--- START ---

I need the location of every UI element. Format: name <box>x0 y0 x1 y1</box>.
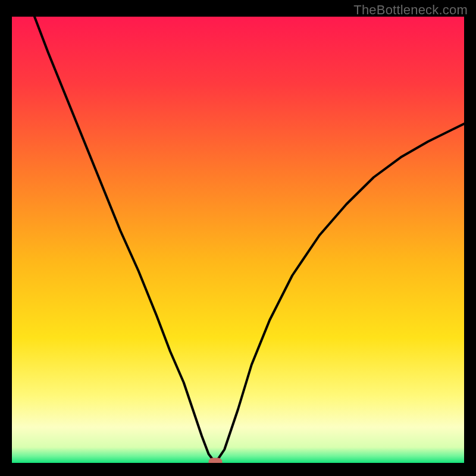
watermark-text: TheBottleneck.com <box>353 2 468 18</box>
optimal-point-marker <box>209 458 222 463</box>
plot-area <box>12 17 464 463</box>
gradient-background <box>12 17 464 463</box>
chart-frame: TheBottleneck.com <box>0 0 476 476</box>
bottleneck-chart <box>12 17 464 463</box>
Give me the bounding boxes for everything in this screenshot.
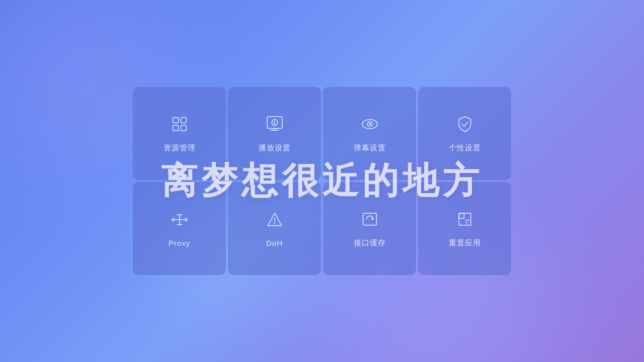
grid-label-danmaku-settings: 弹幕设置 [354, 143, 386, 153]
grid-label-interface-cache: 接口缓存 [354, 238, 386, 248]
grid-item-reset-app[interactable]: 重置应用 [418, 182, 511, 275]
settings-grid: 资源管理 $ 播放设置 弹幕设置 [133, 87, 511, 275]
grid-item-interface-cache[interactable]: 接口缓存 [323, 182, 416, 275]
eye-icon [360, 114, 380, 134]
svg-rect-17 [363, 213, 376, 225]
proxy-icon [170, 210, 190, 230]
svg-rect-3 [181, 126, 186, 131]
grid-item-resource-management[interactable]: 资源管理 [133, 87, 226, 180]
grid-item-playback-settings[interactable]: $ 播放设置 [228, 87, 321, 180]
grid-label-playback-settings: 播放设置 [259, 143, 291, 153]
shield-check-icon [455, 114, 475, 134]
svg-rect-2 [173, 126, 178, 131]
svg-rect-1 [181, 118, 186, 123]
svg-text:$: $ [273, 120, 275, 125]
grid-item-doh[interactable]: DoH [228, 182, 321, 275]
svg-point-16 [274, 223, 275, 225]
svg-point-11 [368, 123, 370, 125]
grid-label-personal-settings: 个性设置 [449, 143, 481, 153]
grid-label-doh: DoH [266, 239, 283, 247]
grid-item-personal-settings[interactable]: 个性设置 [418, 87, 511, 180]
grid-item-danmaku-settings[interactable]: 弹幕设置 [323, 87, 416, 180]
grid-label-resource-management: 资源管理 [164, 143, 196, 153]
reset-icon [455, 209, 475, 229]
grid-item-proxy[interactable]: Proxy [133, 182, 226, 275]
doh-icon [265, 210, 285, 230]
grid-label-proxy: Proxy [169, 239, 190, 247]
grid-label-reset-app: 重置应用 [449, 238, 481, 248]
playback-icon: $ [265, 114, 285, 134]
apps-icon [170, 114, 190, 134]
svg-rect-0 [173, 118, 178, 123]
cache-icon [360, 209, 380, 229]
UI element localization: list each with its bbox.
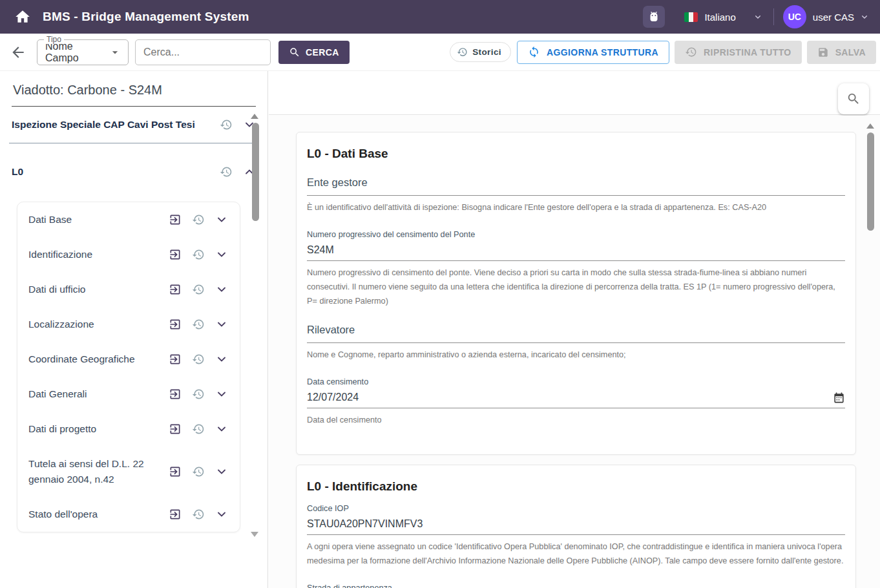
- history-icon: [457, 47, 468, 58]
- open-section-icon[interactable]: [169, 423, 182, 436]
- search-fab-button[interactable]: [838, 83, 869, 114]
- chevron-down-icon[interactable]: [215, 353, 228, 366]
- sidebar-title: Viadotto: Carbone - S24M: [12, 81, 256, 107]
- tipo-select[interactable]: Tipo Nome Campo: [37, 39, 129, 65]
- field-underline: [307, 342, 845, 343]
- main-scrollbar-thumb[interactable]: [867, 132, 874, 231]
- open-section-icon[interactable]: [169, 388, 182, 401]
- sidebar-subitem-label: Dati Generali: [28, 386, 169, 402]
- form-card: L0 - Identificazione Codice IOP STAU0A20…: [296, 465, 856, 588]
- field-label: Rilevatore: [307, 324, 845, 336]
- back-arrow-icon[interactable]: [10, 44, 26, 61]
- language-selector[interactable]: Italiano: [684, 12, 762, 23]
- calendar-icon[interactable]: [833, 392, 845, 404]
- form-field: Rilevatore Nome e Cognome, reparto ammin…: [307, 324, 845, 362]
- app-title: BMS - Bridge Management System: [43, 10, 249, 24]
- storici-button-label: Storici: [472, 47, 501, 57]
- scrollbar-up-arrow[interactable]: [866, 123, 874, 129]
- salva-button[interactable]: SALVA: [807, 41, 876, 64]
- open-section-icon[interactable]: [169, 508, 182, 521]
- field-value: STAU0A20PN7VINMFV3: [307, 518, 423, 530]
- sidebar-subitem[interactable]: Dati Base: [17, 202, 240, 237]
- search-box: [135, 39, 271, 65]
- history-icon[interactable]: [192, 353, 205, 366]
- sidebar-subitem[interactable]: Localizzazione: [17, 307, 240, 342]
- open-section-icon[interactable]: [169, 465, 182, 478]
- field-underline: [307, 195, 845, 196]
- sidebar-subitem-label: Dati Base: [28, 212, 169, 227]
- home-icon[interactable]: [14, 8, 31, 25]
- dropdown-arrow-icon: [109, 46, 121, 59]
- history-icon[interactable]: [192, 465, 205, 478]
- search-icon: [289, 47, 300, 58]
- scrollbar-up-arrow[interactable]: [251, 114, 258, 119]
- chevron-down-icon[interactable]: [215, 283, 228, 296]
- field-helper: Numero progressivo di censimento del pon…: [307, 266, 845, 308]
- field-label: Codice IOP: [307, 504, 845, 513]
- chevron-down-icon[interactable]: [215, 465, 228, 478]
- field-underline: [307, 260, 845, 261]
- open-section-icon[interactable]: [169, 283, 182, 296]
- main-top-bar: [269, 71, 880, 115]
- chevron-down-icon[interactable]: [215, 388, 228, 401]
- card-title: L0 - Identificazione: [307, 479, 845, 494]
- history-icon[interactable]: [192, 508, 205, 521]
- cerca-button[interactable]: CERCA: [278, 41, 350, 64]
- history-icon[interactable]: [192, 213, 205, 226]
- search-icon: [846, 92, 861, 106]
- history-icon[interactable]: [192, 248, 205, 261]
- sidebar-subitem[interactable]: Dati di progetto: [17, 412, 240, 446]
- history-icon[interactable]: [192, 388, 205, 401]
- avatar[interactable]: UC: [783, 5, 806, 28]
- open-section-icon[interactable]: [169, 248, 182, 261]
- field-label: Strada di appartenenza: [307, 583, 845, 588]
- sidebar-section-ispezione[interactable]: Ispezione Speciale CAP Cavi Post Tesi: [0, 107, 267, 143]
- refresh-icon: [528, 46, 540, 58]
- sidebar-subitem[interactable]: Tutela ai sensi del D.L. 22 gennaio 2004…: [17, 446, 240, 497]
- storici-button[interactable]: Storici: [450, 42, 511, 62]
- field-underline: [307, 534, 845, 535]
- open-section-icon[interactable]: [169, 213, 182, 226]
- sidebar-subitem[interactable]: Coordinate Geografiche: [17, 342, 240, 377]
- chevron-down-icon[interactable]: [215, 248, 228, 261]
- history-icon[interactable]: [220, 118, 233, 131]
- field-value: S24M: [307, 244, 334, 256]
- history-icon[interactable]: [192, 318, 205, 331]
- open-section-icon[interactable]: [169, 318, 182, 331]
- field-input[interactable]: 12/07/2024: [307, 390, 845, 404]
- sidebar-subitem[interactable]: Dati Generali: [17, 377, 240, 412]
- field-helper: Nome e Cognome, reparto amministrativo o…: [307, 348, 845, 362]
- form-field: Numero progressivo del censimento del Po…: [307, 230, 845, 308]
- history-icon[interactable]: [192, 283, 205, 296]
- chevron-down-icon[interactable]: [215, 423, 228, 436]
- sidebar-subitem[interactable]: Stato dell'opera: [17, 497, 240, 532]
- robot-icon[interactable]: [643, 6, 665, 28]
- form-card: L0 - Dati Base Ente gestore È un identif…: [296, 132, 856, 455]
- sidebar-section-l0[interactable]: L0: [0, 154, 267, 190]
- field-input[interactable]: STAU0A20PN7VINMFV3: [307, 517, 845, 531]
- chevron-down-icon: [753, 12, 763, 22]
- chevron-down-icon[interactable]: [859, 12, 870, 22]
- l0-items: Dati Base Identificazione: [17, 202, 240, 532]
- sidebar-scrollbar-thumb[interactable]: [252, 123, 259, 221]
- chevron-down-icon[interactable]: [215, 213, 228, 226]
- history-icon[interactable]: [192, 423, 205, 436]
- sidebar-subitem-label: Dati di ufficio: [28, 282, 169, 297]
- tipo-select-value: Nome Campo: [45, 41, 109, 64]
- search-input[interactable]: [143, 47, 262, 58]
- form-field: Data censimento 12/07/2024 Data del cens…: [307, 377, 845, 427]
- open-section-icon[interactable]: [169, 353, 182, 366]
- card-title: L0 - Dati Base: [307, 147, 845, 161]
- chevron-down-icon[interactable]: [215, 318, 228, 331]
- chevron-down-icon[interactable]: [215, 508, 228, 521]
- sidebar-subitem[interactable]: Identificazione: [17, 237, 240, 272]
- ripristina-tutto-button[interactable]: RIPRISTINA TUTTO: [675, 41, 802, 64]
- section-divider: [9, 143, 258, 143]
- history-icon[interactable]: [220, 165, 233, 178]
- salva-label: SALVA: [835, 47, 866, 58]
- field-input[interactable]: S24M: [307, 243, 845, 257]
- aggiorna-struttura-button[interactable]: AGGIORNA STRUTTURA: [517, 41, 669, 64]
- sidebar-subitem[interactable]: Dati di ufficio: [17, 272, 240, 307]
- sidebar-section-label: Ispezione Speciale CAP Cavi Post Tesi: [12, 119, 195, 131]
- scrollbar-down-arrow[interactable]: [251, 532, 258, 537]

--- END ---

PROBLEM STATEMENT ▸
All lines above that hold the string "card" should be copied.

TASK SOLUTION ▸
- form-card: L0 - Identificazione Codice IOP STAU0A20…: [296, 465, 856, 588]
- card-title: L0 - Identificazione: [307, 479, 845, 494]
- form-card: L0 - Dati Base Ente gestore È un identif…: [296, 132, 856, 455]
- card-title: L0 - Dati Base: [307, 147, 845, 161]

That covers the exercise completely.